Итакъ, мы уютно болтали и курили остатокъ ночи, прежній воображаемый ночной страхъ исчезъ, давъ мѣсто размышленію о дѣйствительности.

Объ этомъ ночномъ происшествіи намъ такъ и не пришлось развѣдать ничего положительнаго. Все, что мы могли узнать изъ отрывочныхъ фразъ и отвѣтовъ на наши вопросы, было только то, что суматоха произошла у станціи, что мы тамъ смѣнили кучера и что кучеръ, привезшій насъ туда, говорилъ съ раздраженіемъ о какихъ-то бродягахъ, которые наводняли эту мѣстность, («не было человѣка въ окружности, голова котораго не была бы оцѣнена, и никто изъ нихъ не смѣлъ показываться въ селеніяхъ», — говорилъ кондукторъ). Онъ съ негодованіемъ отзывался объ этихъ личностяхъ и говорилъ, «что если тамъ ѣздить, то необходимо имѣть около себя на сидѣніи заряженный и взведенный пистолетъ и самому начинать палить въ нихъ, потому что каждый простякъ пойметъ, что они подстерегаютъ тебя».

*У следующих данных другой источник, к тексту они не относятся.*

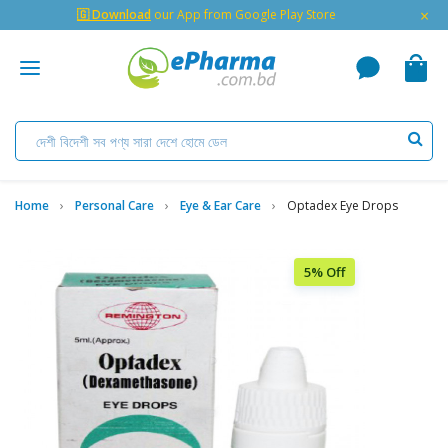
×
🇬 Download
our App from Google Play Store
Home
Personal Care
Eye & Ear Care
Optadex Eye Drops
5% Off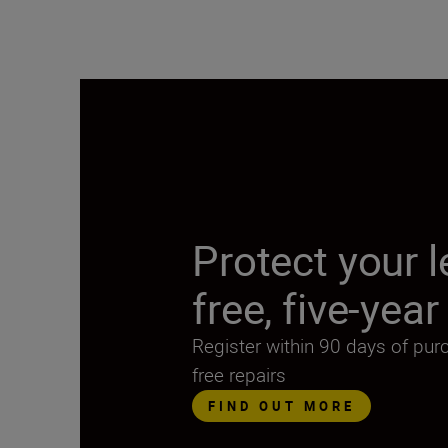
Protect your l
free, five-yea
Register within 90 days of pur
free repairs
FIND OUT MORE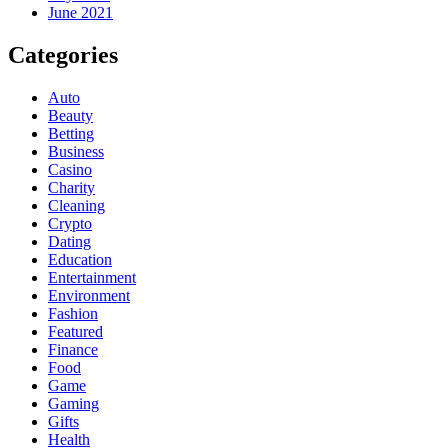
June 2021
Categories
Auto
Beauty
Betting
Business
Casino
Charity
Cleaning
Crypto
Dating
Education
Entertainment
Environment
Fashion
Featured
Finance
Food
Game
Gaming
Gifts
Health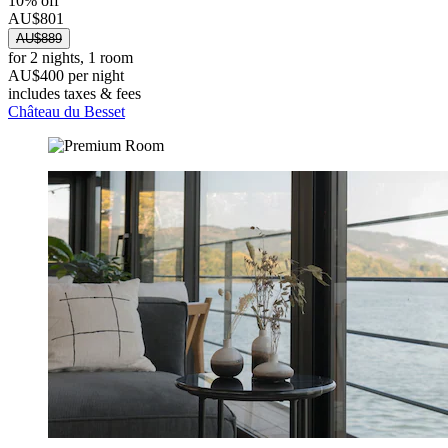
10% off
AU$801
AU$889
for 2 nights, 1 room
AU$400 per night
includes taxes & fees
Château du Besset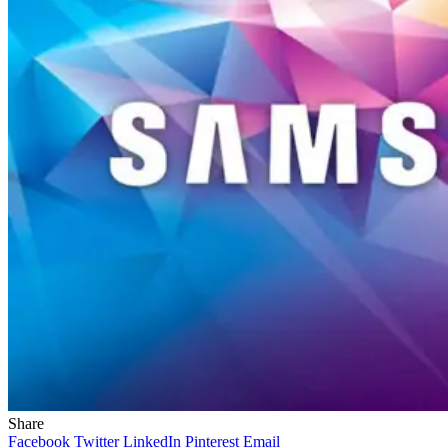
Share
Facebook
Twitter
LinkedIn
Pinterest
Email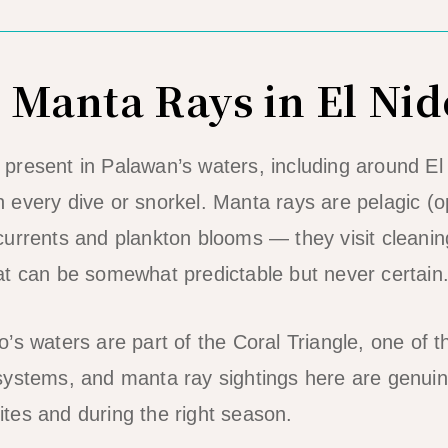
 Manta Rays in El Nid
resent in Palawan’s waters, including around El
 every dive or snorkel. Manta rays are pelagic (
urrents and plankton blooms — they visit cleanin
t can be somewhat predictable but never certain
’s waters are part of the Coral Triangle, one of t
systems, and manta ray sightings here are genuin
 sites and during the right season.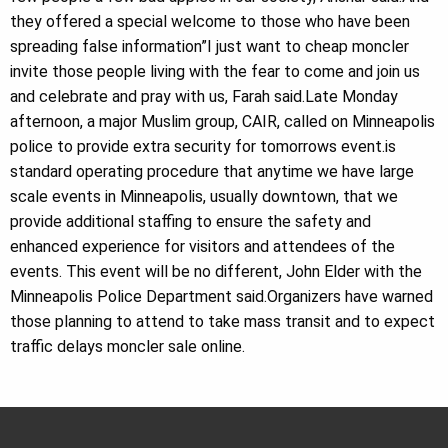
they offered a special welcome to those who have been
spreading false information”I just want to cheap moncler
invite those people living with the fear to come and join us
and celebrate and pray with us, Farah said.Late Monday
afternoon, a major Muslim group, CAIR, called on Minneapolis
police to provide extra security for tomorrows event.is
standard operating procedure that anytime we have large
scale events in Minneapolis, usually downtown, that we
provide additional staffing to ensure the safety and
enhanced experience for visitors and attendees of the
events. This event will be no different, John Elder with the
Minneapolis Police Department said.Organizers have warned
those planning to attend to take mass transit and to expect
traffic delays moncler sale online.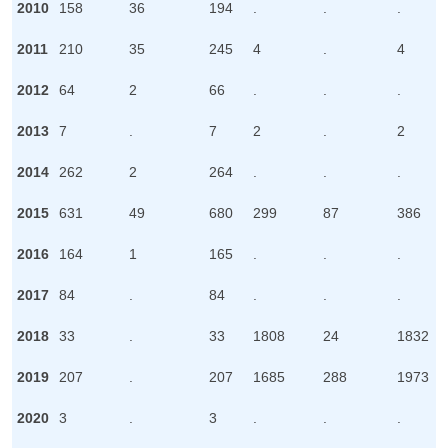
2010
158
36
194
.
.
.
2011
210
35
245
4
.
4
2012
64
2
66
.
.
.
2013
7
.
7
2
.
2
2014
262
2
264
.
.
.
2015
631
49
680
299
87
386
2016
164
1
165
.
.
.
2017
84
.
84
.
.
.
2018
33
.
33
1808
24
1832
2019
207
.
207
1685
288
1973
2020
3
.
3
.
.
.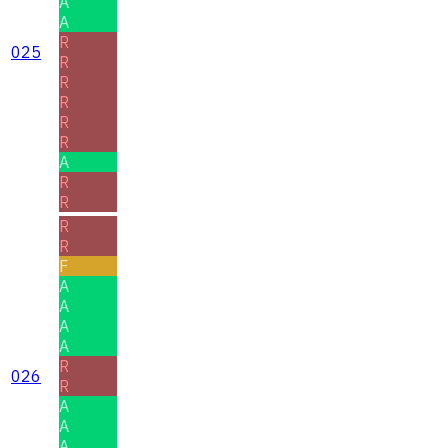
A
A
R
025
R
R
R
R
R
A
R
R
R
R
F
A
A
A
A
R
026
R
A
A
A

Вотъ все, что мы могли узнать; кондукторъ и новый кучеръ, какъ было видно, относились равнодушно къ этому дѣлу. Они вообще оказывали мало уваженія человѣку, который имѣлъ неосторожность передавать что-нибудь нелестное объ этихъ людяхъ и потомъ при встрѣчѣ съ ними являться неподготовленнымъ; приходилось брать «обратно обвиненіе», какъ они, смѣясь, называли смерть человѣка, убитаго тѣмъ, кто имѣлъ подозрѣніе на его болтовню; также они негодовали на того, который не умѣлъ во-время молчать, подвергаясь лишней болтовней своей гнѣву и мщенію этихъ безразсудныхъ дикихъ животныхъ, каковыми были эти бродяги, и кондукторъ прибавилъ:

— Я вамъ скажу, это дѣло рукъ Слэда!

Это замѣчаніе возбудило до крайности мое любопытство. Теперь индѣйцы потеряли всякое значеніе въ моихъ глазахъ и я даже забылъ объ убитомъ кучерѣ. Столько волшебнаго было въ этомъ имени Слэдъ! Ежеминутно готовъ былъ прервать какой хотите начатый разговоръ, если только приходилось слышать что-нибудь новое о Слэдѣ и о его подвигахъ. Гораздо раньше нашего прибытія въ Оверлэндъ-Сити слышали мы много о Слэдѣ и объ его округѣ (онъ былъ надзирателемъ округа) Оверлэндѣ; съ тѣхъ поръ, какъ мы покинули Оверлэндъ-Сити, мы только и слышали въ разговорахъ кондуктора и кучера, что о трехъ предметахъ: «Калифорнія», серебряныя руды въ Невадѣ и объ этомъ отчаянномъ Слэдѣ, при чемъ большая часть разговора была о немъ. Мы постепенно пришли къ убѣжденію, что душа и руки Слэда были пропитаны кровью обидчиковъ, посягнувшихъ на его достоинство; это былъ человѣкъ, безпощадно мстившій за всѣ оскорбленія, обиды и пренебреженія, нанесенныя ему, — тутъ же на мѣстѣ или черезъ годъ, если раньше не представился случай; человѣкъ, котораго чувство ненависти мучило денно и нощно до тѣхъ поръ, пока онъ не удовлетворялся мщеніемъ, и не просто мщеніемъ, а непремѣнною смертью своего врага; человѣкъ, у котораго лицо засіяетъ радостью при видѣ врага, неожиданно застигнутаго имъ. Превосходный и энергичный служака въ Оверлэндѣ, но бродяга изъ бродягъ, въ то же время и ихъ безпощадный бичъ, Слэдъ былъ между тѣмъ хотя самый кровожадный и опасный, но драгоцѣнный гражданинъ, проживающій въ дикихъ непреступныхъ горахъ.

ГЛАВА X

Поистинѣ двѣ трети разговора нашихъ кучеровъ и кондукторовъ до прибытія въ Жюлесбургъ касались Слэда. Для того, чтобы иностранцы имѣли ясное понятіе о томъ, что значитъ въ Скалистыхъ Горахъ отчаянный удалецъ, я предоставлю читателю всю мѣстную болтовню въ видѣ разсказа.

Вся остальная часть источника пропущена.